Утром 2 января майор Борисов сидел в своем небольшом уютном кабинете и, по установившейся давно традиции, заваривал себе чай в пакетике, ожидая, когда к нему явится с докладом о произошедших на Земле за сутки аномальных событиях старший лейтенант Большаков. Тот задерживался, и майор нетерпеливо нажал кнопку селектора. Но не утопил её полностью — кнопка остановилась на полпути, и в «бункере» у Большакова включился не звуковой сигналя, а микрофон. Нехитрое устройство, неожиданное своей простотой, исправно поставляло ему информацию о том, что происходит в компьютерном центре, уже без малого год. Ахмеров выдрал бы себе на голове все волосы, если бы узнал, как легко и изящно Юрий Николаевич его обошел. Но ведь начальник обязан быть в курсе?

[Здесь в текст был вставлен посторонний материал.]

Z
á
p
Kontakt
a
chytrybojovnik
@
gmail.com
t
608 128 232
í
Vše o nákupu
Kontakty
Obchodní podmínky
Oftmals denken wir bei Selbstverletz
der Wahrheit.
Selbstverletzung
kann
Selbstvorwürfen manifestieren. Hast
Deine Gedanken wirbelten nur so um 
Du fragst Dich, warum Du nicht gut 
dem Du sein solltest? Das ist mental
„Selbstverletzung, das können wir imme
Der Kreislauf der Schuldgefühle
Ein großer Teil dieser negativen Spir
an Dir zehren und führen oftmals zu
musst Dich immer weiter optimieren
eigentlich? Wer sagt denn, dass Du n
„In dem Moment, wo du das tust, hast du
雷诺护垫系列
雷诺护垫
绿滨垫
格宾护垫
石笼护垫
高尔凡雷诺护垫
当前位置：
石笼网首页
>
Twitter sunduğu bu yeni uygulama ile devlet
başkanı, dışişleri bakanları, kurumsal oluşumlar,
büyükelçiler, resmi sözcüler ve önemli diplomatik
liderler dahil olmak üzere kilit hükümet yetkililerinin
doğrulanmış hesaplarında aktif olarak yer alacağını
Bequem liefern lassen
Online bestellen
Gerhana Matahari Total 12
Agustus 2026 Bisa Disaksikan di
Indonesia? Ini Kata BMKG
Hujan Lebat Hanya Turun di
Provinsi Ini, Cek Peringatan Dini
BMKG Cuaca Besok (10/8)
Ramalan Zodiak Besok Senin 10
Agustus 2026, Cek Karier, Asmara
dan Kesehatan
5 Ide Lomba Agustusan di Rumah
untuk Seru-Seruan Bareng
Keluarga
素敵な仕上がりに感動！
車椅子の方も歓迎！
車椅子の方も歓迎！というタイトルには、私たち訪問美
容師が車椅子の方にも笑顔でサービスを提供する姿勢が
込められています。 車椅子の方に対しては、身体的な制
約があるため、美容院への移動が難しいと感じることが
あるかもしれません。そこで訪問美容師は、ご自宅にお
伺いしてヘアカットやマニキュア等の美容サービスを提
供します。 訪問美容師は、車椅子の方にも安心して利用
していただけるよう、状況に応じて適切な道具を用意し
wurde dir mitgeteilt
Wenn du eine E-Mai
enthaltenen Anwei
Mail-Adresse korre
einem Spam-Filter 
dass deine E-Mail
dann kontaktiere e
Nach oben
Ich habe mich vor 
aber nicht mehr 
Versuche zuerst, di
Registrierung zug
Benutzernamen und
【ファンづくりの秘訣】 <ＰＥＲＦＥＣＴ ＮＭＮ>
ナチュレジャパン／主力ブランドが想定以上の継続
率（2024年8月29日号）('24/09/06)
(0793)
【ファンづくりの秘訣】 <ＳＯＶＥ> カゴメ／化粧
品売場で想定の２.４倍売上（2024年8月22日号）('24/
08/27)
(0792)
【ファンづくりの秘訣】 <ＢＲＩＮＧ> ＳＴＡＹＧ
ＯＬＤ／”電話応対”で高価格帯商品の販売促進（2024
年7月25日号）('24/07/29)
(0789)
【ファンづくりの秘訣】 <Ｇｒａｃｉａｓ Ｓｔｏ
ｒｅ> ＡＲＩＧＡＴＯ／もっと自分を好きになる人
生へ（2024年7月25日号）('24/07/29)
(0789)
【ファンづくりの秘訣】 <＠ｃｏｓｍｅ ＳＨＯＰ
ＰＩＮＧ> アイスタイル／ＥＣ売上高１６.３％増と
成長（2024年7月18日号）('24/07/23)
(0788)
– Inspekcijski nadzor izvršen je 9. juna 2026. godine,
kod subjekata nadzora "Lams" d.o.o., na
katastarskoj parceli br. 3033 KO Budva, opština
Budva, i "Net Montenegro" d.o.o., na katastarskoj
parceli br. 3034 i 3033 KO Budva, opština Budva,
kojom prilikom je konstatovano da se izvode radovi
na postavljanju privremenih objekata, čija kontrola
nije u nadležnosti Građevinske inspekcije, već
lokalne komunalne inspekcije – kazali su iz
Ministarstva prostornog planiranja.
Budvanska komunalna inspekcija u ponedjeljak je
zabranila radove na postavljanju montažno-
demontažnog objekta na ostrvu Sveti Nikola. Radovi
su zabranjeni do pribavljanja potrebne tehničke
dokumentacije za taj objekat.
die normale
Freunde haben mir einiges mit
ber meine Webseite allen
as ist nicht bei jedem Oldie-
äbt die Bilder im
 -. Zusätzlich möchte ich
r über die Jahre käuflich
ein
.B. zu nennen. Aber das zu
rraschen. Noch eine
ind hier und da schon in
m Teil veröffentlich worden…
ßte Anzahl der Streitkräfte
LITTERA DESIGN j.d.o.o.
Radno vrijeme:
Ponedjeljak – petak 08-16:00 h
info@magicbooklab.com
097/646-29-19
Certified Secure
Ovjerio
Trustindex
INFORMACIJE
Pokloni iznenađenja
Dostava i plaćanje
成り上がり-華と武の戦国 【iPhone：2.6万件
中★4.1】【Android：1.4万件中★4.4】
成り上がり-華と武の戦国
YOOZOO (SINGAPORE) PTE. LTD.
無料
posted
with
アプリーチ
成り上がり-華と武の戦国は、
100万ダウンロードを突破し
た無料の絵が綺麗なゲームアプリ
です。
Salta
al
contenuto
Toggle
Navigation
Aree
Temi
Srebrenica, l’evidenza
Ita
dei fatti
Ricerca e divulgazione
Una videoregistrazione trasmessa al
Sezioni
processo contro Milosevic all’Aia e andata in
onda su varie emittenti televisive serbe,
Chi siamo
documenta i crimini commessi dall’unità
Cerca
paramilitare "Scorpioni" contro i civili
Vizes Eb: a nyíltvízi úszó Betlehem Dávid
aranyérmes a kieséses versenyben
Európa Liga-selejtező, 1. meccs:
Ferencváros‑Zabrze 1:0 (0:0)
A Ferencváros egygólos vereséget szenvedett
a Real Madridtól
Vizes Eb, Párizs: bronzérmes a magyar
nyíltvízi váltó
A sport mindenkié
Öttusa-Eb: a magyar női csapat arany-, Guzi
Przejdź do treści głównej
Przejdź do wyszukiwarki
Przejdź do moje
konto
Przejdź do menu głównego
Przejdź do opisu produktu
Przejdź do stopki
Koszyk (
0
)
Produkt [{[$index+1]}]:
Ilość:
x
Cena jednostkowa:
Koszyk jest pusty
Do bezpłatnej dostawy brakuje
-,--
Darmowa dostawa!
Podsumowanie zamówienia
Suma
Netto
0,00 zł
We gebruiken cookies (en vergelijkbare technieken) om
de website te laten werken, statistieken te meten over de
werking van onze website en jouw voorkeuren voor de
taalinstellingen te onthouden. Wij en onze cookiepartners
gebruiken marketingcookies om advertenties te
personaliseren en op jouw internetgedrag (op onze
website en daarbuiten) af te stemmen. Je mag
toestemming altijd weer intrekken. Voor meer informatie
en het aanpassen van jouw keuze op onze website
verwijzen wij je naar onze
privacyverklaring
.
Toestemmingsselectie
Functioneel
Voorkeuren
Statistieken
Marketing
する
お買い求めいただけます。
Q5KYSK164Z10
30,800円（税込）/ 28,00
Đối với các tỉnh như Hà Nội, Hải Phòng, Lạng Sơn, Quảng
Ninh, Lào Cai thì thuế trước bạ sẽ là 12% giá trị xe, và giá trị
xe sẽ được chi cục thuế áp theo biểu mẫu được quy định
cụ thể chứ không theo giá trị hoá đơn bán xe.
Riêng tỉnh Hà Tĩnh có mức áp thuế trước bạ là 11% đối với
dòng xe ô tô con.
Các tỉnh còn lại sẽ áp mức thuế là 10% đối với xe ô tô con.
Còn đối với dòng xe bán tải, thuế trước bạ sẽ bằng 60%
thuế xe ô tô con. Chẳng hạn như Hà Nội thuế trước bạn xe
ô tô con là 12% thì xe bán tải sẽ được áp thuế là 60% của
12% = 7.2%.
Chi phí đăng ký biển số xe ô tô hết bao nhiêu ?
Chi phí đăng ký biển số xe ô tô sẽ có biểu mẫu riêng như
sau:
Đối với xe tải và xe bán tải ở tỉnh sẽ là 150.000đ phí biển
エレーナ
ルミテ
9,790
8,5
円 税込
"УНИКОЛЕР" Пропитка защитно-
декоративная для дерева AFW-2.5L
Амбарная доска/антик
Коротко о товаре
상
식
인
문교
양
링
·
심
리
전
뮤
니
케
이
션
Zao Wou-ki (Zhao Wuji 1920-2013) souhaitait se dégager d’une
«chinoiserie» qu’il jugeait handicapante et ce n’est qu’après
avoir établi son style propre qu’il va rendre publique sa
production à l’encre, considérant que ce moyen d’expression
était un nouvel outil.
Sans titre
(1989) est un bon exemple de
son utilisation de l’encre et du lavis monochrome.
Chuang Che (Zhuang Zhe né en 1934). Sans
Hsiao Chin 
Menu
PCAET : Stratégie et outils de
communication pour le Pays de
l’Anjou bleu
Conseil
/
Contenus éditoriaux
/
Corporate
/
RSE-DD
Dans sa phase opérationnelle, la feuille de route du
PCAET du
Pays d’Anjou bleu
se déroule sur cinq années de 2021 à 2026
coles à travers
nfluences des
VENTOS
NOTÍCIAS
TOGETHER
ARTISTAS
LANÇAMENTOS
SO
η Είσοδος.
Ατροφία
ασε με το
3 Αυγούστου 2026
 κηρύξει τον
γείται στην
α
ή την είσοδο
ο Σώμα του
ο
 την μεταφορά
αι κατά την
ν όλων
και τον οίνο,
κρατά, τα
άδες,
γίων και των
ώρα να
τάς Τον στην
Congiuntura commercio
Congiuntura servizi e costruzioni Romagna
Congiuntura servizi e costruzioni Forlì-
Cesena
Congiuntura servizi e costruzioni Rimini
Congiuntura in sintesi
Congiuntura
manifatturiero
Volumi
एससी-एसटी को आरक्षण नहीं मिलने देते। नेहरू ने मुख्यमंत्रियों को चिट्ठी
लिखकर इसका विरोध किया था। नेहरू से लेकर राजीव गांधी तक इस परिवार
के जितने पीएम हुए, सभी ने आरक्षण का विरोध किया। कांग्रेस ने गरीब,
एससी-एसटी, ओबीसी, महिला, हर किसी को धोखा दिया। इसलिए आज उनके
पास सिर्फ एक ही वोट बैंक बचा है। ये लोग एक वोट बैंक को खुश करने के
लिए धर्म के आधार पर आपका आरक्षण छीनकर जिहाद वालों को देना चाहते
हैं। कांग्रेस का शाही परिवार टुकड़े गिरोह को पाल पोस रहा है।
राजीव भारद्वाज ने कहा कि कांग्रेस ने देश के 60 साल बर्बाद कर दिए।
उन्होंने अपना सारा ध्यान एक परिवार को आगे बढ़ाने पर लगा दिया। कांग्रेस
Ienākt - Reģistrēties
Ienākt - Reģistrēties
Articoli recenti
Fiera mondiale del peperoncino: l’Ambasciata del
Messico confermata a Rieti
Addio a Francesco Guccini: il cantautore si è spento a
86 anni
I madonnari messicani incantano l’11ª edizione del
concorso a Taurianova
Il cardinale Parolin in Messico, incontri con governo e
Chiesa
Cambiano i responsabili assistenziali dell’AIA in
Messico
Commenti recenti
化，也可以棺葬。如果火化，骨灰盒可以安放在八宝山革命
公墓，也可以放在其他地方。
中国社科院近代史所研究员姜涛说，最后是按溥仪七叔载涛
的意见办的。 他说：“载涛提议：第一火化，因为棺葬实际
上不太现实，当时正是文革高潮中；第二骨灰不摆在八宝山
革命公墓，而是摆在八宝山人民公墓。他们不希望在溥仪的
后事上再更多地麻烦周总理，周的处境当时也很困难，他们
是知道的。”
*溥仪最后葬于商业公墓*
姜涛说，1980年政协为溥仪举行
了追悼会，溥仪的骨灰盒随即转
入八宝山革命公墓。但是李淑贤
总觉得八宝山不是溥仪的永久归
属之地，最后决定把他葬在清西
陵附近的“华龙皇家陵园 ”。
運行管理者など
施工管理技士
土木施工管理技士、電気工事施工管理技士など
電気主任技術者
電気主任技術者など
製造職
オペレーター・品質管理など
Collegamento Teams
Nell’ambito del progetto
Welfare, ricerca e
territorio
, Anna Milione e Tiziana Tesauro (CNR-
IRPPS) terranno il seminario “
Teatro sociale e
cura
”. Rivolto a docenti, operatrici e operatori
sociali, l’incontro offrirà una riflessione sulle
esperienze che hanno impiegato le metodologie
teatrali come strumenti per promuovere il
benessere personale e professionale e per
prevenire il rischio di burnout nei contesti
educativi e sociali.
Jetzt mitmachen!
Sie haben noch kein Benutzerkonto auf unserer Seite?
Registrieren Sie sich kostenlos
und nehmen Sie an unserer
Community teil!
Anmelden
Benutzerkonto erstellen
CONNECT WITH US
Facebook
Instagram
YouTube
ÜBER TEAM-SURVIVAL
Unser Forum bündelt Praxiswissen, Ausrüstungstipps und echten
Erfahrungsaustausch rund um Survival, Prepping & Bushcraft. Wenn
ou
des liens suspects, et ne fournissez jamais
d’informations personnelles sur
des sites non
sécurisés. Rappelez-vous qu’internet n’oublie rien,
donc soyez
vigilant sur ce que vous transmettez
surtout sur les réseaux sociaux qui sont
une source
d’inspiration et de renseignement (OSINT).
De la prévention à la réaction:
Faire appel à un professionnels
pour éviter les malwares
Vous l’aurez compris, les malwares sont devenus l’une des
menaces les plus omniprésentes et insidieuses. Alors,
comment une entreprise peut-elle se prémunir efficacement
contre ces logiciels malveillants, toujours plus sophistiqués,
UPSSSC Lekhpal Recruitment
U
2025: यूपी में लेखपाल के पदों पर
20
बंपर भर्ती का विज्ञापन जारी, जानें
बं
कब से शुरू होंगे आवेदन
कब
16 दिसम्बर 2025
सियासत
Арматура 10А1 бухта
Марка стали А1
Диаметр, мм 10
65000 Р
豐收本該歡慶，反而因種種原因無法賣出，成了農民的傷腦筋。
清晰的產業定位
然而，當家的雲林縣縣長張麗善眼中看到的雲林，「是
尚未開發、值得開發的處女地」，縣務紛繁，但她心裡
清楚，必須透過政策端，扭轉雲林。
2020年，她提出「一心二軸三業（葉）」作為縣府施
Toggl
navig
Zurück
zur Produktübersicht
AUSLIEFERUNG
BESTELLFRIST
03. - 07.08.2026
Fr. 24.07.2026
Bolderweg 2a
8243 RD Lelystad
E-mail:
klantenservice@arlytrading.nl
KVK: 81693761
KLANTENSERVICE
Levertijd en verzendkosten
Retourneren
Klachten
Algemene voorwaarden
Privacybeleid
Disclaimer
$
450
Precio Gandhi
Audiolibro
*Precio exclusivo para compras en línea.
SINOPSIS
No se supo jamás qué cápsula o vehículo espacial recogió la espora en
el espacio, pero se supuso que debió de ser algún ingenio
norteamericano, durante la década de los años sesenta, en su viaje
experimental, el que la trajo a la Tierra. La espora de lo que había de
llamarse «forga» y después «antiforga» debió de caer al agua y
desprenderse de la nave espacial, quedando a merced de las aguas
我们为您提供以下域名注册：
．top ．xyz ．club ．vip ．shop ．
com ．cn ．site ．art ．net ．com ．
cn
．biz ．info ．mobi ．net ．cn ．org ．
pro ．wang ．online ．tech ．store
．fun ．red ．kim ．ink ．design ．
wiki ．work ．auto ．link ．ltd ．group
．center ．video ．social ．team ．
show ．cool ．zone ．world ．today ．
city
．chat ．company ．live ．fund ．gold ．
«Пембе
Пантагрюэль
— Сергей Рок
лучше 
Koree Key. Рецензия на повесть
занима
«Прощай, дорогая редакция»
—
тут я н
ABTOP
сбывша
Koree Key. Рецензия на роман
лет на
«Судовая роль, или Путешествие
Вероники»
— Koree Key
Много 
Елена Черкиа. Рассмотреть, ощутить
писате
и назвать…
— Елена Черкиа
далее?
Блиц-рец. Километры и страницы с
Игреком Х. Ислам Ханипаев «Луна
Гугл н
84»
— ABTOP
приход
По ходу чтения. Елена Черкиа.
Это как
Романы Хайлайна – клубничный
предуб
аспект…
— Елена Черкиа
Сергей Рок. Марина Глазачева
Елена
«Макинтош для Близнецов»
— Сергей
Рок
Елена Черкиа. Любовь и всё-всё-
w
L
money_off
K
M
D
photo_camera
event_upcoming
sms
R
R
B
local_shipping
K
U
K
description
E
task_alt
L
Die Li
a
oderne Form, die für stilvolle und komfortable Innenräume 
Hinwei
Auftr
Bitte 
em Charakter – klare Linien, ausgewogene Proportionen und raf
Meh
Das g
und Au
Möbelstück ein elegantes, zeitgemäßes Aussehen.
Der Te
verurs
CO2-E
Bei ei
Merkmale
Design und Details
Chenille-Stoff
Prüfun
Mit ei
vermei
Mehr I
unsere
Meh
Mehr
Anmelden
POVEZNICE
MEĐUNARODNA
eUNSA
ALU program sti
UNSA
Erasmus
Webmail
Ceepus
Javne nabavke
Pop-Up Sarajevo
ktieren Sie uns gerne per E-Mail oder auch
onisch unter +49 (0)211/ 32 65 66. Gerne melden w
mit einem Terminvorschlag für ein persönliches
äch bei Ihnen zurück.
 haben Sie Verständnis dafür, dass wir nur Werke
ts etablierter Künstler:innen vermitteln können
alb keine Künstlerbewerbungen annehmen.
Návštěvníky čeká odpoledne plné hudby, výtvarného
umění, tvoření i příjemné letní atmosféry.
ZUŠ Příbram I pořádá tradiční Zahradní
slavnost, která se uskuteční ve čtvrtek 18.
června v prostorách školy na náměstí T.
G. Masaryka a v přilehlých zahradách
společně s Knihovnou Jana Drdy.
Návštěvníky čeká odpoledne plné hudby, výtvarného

Вначале в динамике слышалось только «кликанье» клавиатуры и тихое разноголосое гудение трансформаторов и систем вентиляции. Других звуков не было, и можно было подумать, что программист находится один в компьютерном центре. Однако Борисов уже знал, что в одиночестве Илья постоянно мурлычет под нос песни собственного сочинения — точнее не вполне собственного, а беспощадно изуродованную попсу — а то и вовсе разговаривает сам с собой. Поэтому майор предположил, что в «бункере» все же кто-то есть, и не. ошибся.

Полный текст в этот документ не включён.